Antrag von Bundestagsabgeordneten
Verfassungsänderung soll Rechte künftiger Generationen sichern

Eine fraktionsübergreifende Gruppe von Bundestagsabgeordneten will per Verfassungsänderung die Interessen jüngerer Generationen im Grundgesetz stärker berücksichtigen.

HB BERLIN. Das Ziel der geplanten Verfassungsänderung bestehe darin, die Bedürfnisse heutiger Generationen mit den Lebenschancen künftiger Generationen zu verknüpfen, erklärten junge Abgeordnete von CDU, FDP, Grünen und SPD in Berlin. Die von ihnen gegründete Initiative „Generationengerechtigkeit ins Grundgesetz“ (GGiGG) will dazu als Staatsziele einen neuen Artikel 20b ins Grundgesetz einfügen sowie den bestehenden Artikel 109 ändern lassen.

Der entsprechende Antrag solle nach der Sommerpause in den Fraktionen vorgelegt werden. Im September werde zudem mit dem Sammeln von Unterschriften begonnen, erklärte die Initiative, die bislang von 36 Abgeordneten getragen wird. Für eine Grundgesetzänderung ist eine Zweidrittelmehrheit erforderlich. Die Linke-Fraktion habe eine Mitarbeit abgelehnt, hieß es. Die Idee zu der Initiative sei bereits 2004 aufgekommen, eine für 2005 geplante Vorstellung in der Öffentlichkeit wegen der Bundestagsneuwahlen jedoch verschoben worden.

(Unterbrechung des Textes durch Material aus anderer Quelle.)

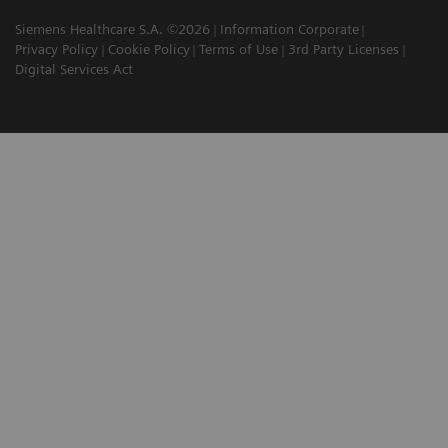
Siemens Healthcare S.A. ©2026
Information Corporate
Privacy Policy
Cookie Policy
Terms of Use
3rd Party Licenses
Digital Services Act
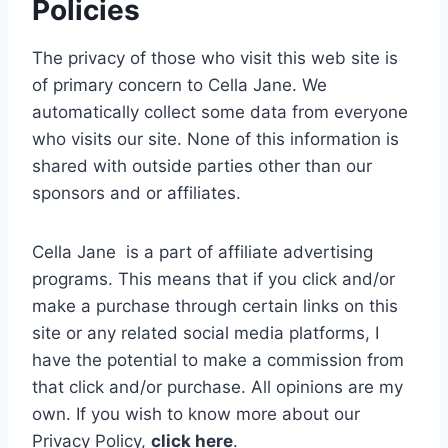
Policies
The privacy of those who visit this web site is
of primary concern to Cella Jane. We
automatically collect some data from everyone
who visits our site. None of this information is
shared with outside parties other than our
sponsors and or affiliates.
Cella Jane is a part of affiliate advertising
programs. This means that if you click and/or
make a purchase through certain links on this
site or any related social media platforms, I
have the potential to make a commission from
that click and/or purchase. All opinions are my
own.
If you wish to know more about our
Privacy Policy,
click here
.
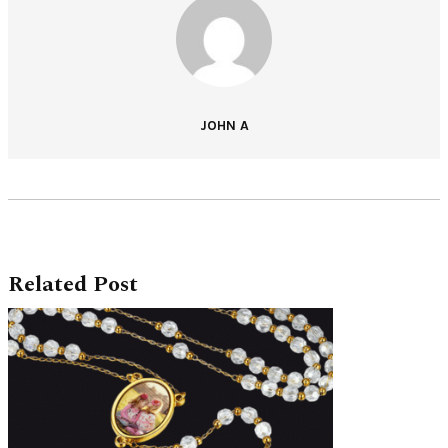
JOHN A
Related Post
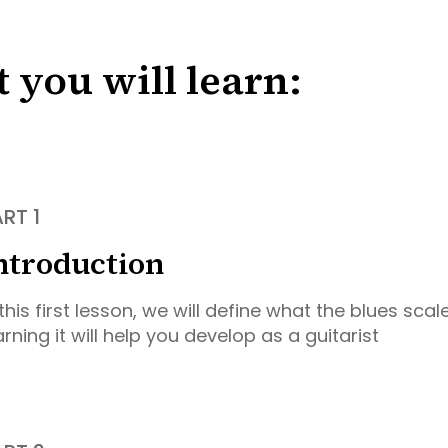
 you will learn:
RT 1
ntroduction
 this first lesson, we will define what the blues sca
arning it will help you develop as a guitarist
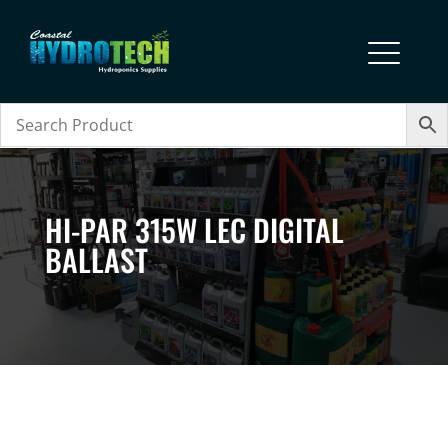
HI-PAR 315W LEC DIGITAL
BALLAST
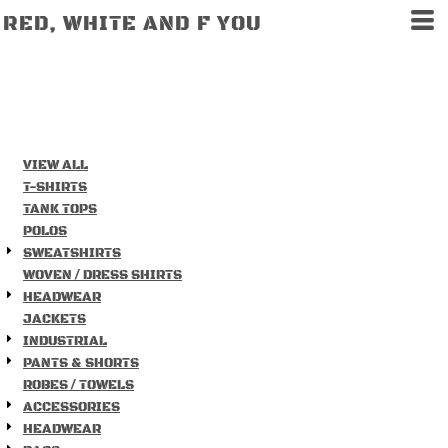
DEFAULT
RED, WHITE AND F YOU
PRICE: LOWEST FIRST
PRICE: HIGHEST FIRST
DATE ADDED
VIEW ALL
T-SHIRTS
TANK TOPS
POLOS
SWEATSHIRTS
WOVEN / DRESS SHIRTS
HEADWEAR
JACKETS
INDUSTRIAL
PANTS & SHORTS
ROBES / TOWELS
ACCESSORIES
HEADWEAR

Die Grünen-Abgeordnete Anna Lührmann sagte, es gelte, „den unfairen Mechanismus zu ändern, dass Politik Probleme immer verschiebt und nicht anpackt“. Konkret werden von der Initiative unter anderem die Themen Haushalt, Gesundheit, soziale Sicherungssysteme, Umwelt, Klima und Energie genannt. Der CDU-Abgeordnete Jens Spahn kritisierte, immer mehr Bundesvermögen werde zum Stopfen von Haushaltslöchern veräußert. Der SPD-Abgeordnete Peter Friedrich sagte, es gehe „um mehr als nur um Zahlungsströme“. Für nachfolgende Generationen sei beispielsweise der Zustand der Infrastruktur in Deutschland von höchstem Interesse.

Zusammen mit dem Abgeordneten Michael Kauch von der FDP zeigten sich die Initiativgründer zuversichtlich, eine breite Mehrheit innerhalb des Bundestages für die Verfassungsänderung gewinnen zu können. Der Antrag werde auf jeden Fall auch unabhängig vom Votum der Fraktionen ins Verfahren eingebracht, sagte Spahn. Friedrich erklärte, in seiner Fraktion habe es bereits Zustimmung in der Sache, aber Skepsis mit Blick auf eine erneute Verfassungsänderung gegeben.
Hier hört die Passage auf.